But one of my favourite Sunday night dinners is pure Kiwi - pumpkin, kumara, onions, garlic cloves, capsicums and courgettes, quick-roasted in olive oil and herbs, served with crumbled feta and black pepper and accompanied by a good pinot noir.
RECIPES
GO GO CHICKEN
Kumara or pumpkin could be baked on the rack alongside the roasting pan or chunks added to the vege mix.
2 medium onions
4 large ripe tomatoes
1 capsicum, any colour
2 medium courgettes
6-8 chicken drumsticks (about 1kg), skin removed
4 cloves garlic
1 tsp each: mixed dried herbs, smoked paprika
2 tbsp each: olive oil, balsamic vinegar
Freshly ground black pepper, to taste
Preheat oven to 180C. Peel and cut each onion into 6 wedges. Quarter tomatoes. Seed and cut capsicum into 6 wedges. Diagonally cut each courgette into 4 pieces. Place all vegetables in a large baking dish about 30cm x 25cm. Top with chicken.

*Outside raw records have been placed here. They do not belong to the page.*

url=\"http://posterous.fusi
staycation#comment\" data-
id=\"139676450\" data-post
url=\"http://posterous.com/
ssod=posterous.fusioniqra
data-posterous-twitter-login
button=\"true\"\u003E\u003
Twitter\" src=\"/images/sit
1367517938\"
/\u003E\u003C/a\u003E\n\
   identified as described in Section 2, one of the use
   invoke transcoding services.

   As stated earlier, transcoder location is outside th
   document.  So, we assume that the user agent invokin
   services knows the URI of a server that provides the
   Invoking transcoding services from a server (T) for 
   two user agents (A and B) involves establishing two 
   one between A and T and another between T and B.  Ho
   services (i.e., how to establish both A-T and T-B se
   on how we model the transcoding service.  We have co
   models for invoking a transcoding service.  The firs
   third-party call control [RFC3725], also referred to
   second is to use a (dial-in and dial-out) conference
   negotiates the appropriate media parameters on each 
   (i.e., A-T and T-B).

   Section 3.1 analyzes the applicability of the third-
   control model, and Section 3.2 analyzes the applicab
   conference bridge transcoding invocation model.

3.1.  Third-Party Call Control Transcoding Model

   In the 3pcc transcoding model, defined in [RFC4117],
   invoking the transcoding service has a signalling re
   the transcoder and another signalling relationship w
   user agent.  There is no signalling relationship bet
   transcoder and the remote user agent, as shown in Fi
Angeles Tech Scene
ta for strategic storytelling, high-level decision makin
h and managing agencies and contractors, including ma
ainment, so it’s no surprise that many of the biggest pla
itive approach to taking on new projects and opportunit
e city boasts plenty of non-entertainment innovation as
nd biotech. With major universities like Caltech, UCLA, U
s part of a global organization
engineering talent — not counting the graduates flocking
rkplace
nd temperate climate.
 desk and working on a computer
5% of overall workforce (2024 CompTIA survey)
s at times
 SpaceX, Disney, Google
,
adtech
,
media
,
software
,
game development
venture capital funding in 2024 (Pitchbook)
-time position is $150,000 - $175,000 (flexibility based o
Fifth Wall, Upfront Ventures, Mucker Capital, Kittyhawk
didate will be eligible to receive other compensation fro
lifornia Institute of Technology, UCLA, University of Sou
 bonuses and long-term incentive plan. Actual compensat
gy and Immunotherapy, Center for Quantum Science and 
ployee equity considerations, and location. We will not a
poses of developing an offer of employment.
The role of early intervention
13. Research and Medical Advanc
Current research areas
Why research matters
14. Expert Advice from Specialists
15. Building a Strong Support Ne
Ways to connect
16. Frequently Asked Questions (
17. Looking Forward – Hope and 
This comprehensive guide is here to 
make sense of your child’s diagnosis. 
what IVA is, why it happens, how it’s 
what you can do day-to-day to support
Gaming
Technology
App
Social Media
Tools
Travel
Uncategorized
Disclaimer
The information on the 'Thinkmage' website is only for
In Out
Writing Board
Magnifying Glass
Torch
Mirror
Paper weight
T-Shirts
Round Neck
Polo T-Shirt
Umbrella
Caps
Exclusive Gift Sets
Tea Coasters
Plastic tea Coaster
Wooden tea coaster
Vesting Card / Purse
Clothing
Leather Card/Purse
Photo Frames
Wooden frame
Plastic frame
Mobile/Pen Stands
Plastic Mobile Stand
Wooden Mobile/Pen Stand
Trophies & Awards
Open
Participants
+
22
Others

Squash garlic and add to baking dish. Sprinkle chicken with mixed herbs and paprika. Drizzle with combined oil and vinegar. Season.
Bake for about 1 hour, until chicken is tender and cooked. Baste once or twice during cooking. - Serves 4.
SQUID, CHORIZO & CHICKPEAS
6 ripe medium tomatoes, chopped
1 onion, peeled, quartered and sliced
4 cloves garlic, peeled then smashed
400g-500g squid rings, thawed if frozen
390g can chickpeas, washed and drained
3 tbsp olive oil
1 tsp smoked paprika
1 cup water
1 bunch thyme, tied with string
2-3 fresh chorizo sausages
1 & 1/2 cup frozen peas
Freshly ground black pepper, to taste
Place tomatoes, onion, garlic, squid rings, chickpeas, olive oil, paprika, water and thyme in a Dutch oven or heavy-based saucepan. Cover, bring to the boil, then reduce heat and simmer for 30 minutes, stirring occasionally.
Squeeze meat from sausages, making 4 little balls from each. Add to saucepan. Simmer for 5 minutes. Add peas and black pepper. Continue cooking for another 5 minutes.
Serve in bowls with plenty of crusty bread to mop up the juices. - Serves 4.
LENTIL, KUMARA & CAVOLO NERO STEW
Silverbeet or kale could replace the cavolo nero.
1 each: large onion, carrot, diced
2 stalks celery, diced
4 cloves chopped garlic
2 tbsp olive oil
1 tsp mixed dried herbs
3 cups boiling water
300g kumara, peeled and diced
1 cup red lentils, well washed
400g can diced tomatoes
salt and freshly ground black pepper to taste
2 cups thinly sliced cavolo nero (discard thick stalks)
Saute onion, carrot, celery and garlic in oil in a large saucepan, until softened. Stir in herbs, water, kumara and lentils. Cover and simmer for about 20 minutes until kumara and lentils are just cooked. Add tomatoes, seasonings and cavolo nero. Simmer until cavolo nero is tender.
Great served in bowls topped with sour cream or coriander pesto. (1 bunch coriander, 2 tbsp olive oil, 1 tbsp lemon juice and 3 tbsp pine nuts, pureed until smooth). - Serves 4.
ONE-PAN PRAWN PASTA
5 cups water
300g fresh fettuccine
1 onion, thinly sliced
12 cherry tomatoes, halved
4 cloves garlic, sliced
1 chilli, seeded and sliced
1/2 cup basil leaves
2 tbsp olive oil
24 raw prawns, shelled and deveined
Bring water to the boil in a large saucepan. Add all other ingredients except prawns. Boil until pasta is just cooked, stirring often. Add prawns and poach 1-2 minutes, until pink.
Drain and serve in bowls. Great seasoned with freshly ground black pepper, a little extra olive oil and grated parmesan cheese. - Serves 4.